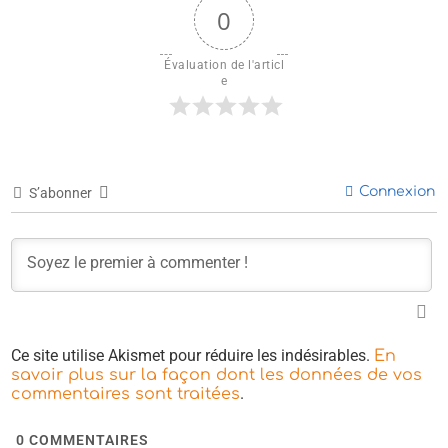
0
Évaluation de l'articl
e
Connexion
S’abonner
Ce site utilise Akismet pour réduire les indésirables.
En
savoir plus sur la façon dont les données de vos
.
commentaires sont traitées
0
COMMENTAIRES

——————————

* _Brief_
Retype all the records shown above, character for character. Omit every picture.

* _Written reply_
0
Évaluation de l'articl
e
Connexion
S’abonner
Ce site utilise Akismet pour réduire les indésirables.
En
savoir plus sur la façon dont les données de vos
.
commentaires sont traitées
0
COMMENTAIRES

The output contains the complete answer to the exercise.